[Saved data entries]
Content starts

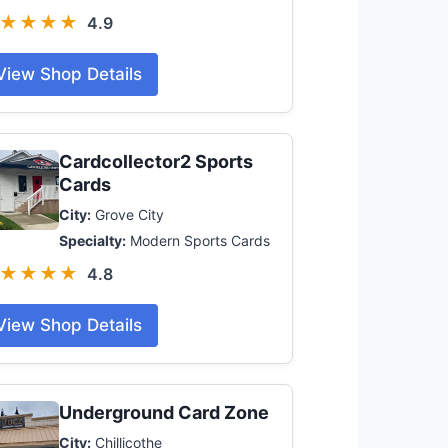
★★★★
4.9
View Shop Details
Cardcollector2 Sports
Cards
City:
Grove City
Specialty:
Modern Sports Cards
★★★★
4.8
View Shop Details
Underground Card Zone
City:
Chillicothe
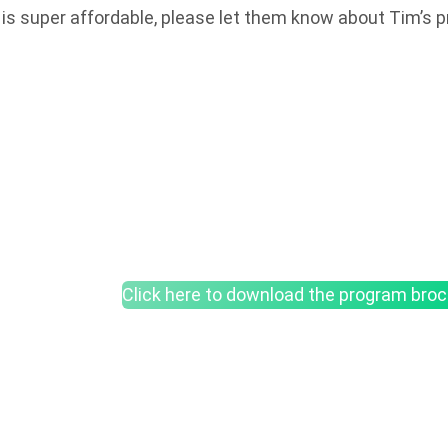
t is super affordable, please let them know about Tim’s 
Click here to download the program bro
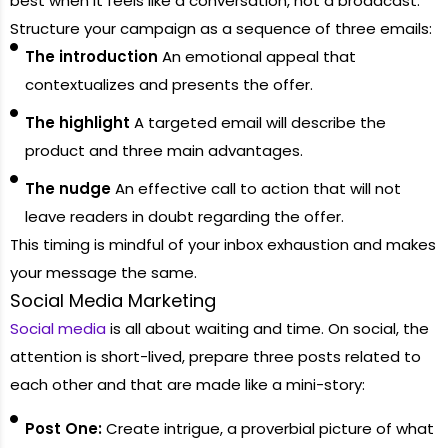
best when it feels like a conversation, not a broadcast.
Structure your campaign as a sequence of three emails:
The introduction
An emotional appeal that
contextualizes and presents the offer.
The highlight
A targeted email will describe the
product and three main advantages.
The nudge
An effective call to action that will not
leave readers in doubt regarding the offer.
This timing is mindful of your inbox exhaustion and makes
your message the same.
Social Media Marketing
Social media
is all about waiting and time. On social, the
attention is short-lived, prepare three posts related to
each other and that are made like a mini-story:
Post One:
Create intrigue, a proverbial picture of what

Content ends

● **What is being asked**:
Give again, word for word, the lines above from the first one through the one containing "each other and"; no pictures.

● **Reply to the task**:
★★★★
4.9
View Shop Details
Cardcollector2 Sports
Cards
City:
Grove City
Specialty:
Modern Sports Cards
★★★★
4.8
View Shop Details
Underground Card Zone
City:
Chillicothe
t is super affordable, please let them know about Tim’s 
Click here to download the program bro
best when it feels like a conversation, not a broadcast.
Structure your campaign as a sequence of three emails:
The introduction
An emotional appeal that
contextualizes and presents the offer.
The highlight
A targeted email will describe the
product and three main advantages.
The nudge
An effective call to action that will not
leave readers in doubt regarding the offer.
This timing is mindful of your inbox exhaustion and makes
your message the same.
Social Media Marketing
Social media
is all about waiting and time. On social, the
attention is short-lived, prepare three posts related to
each other and that are made like a mini-story:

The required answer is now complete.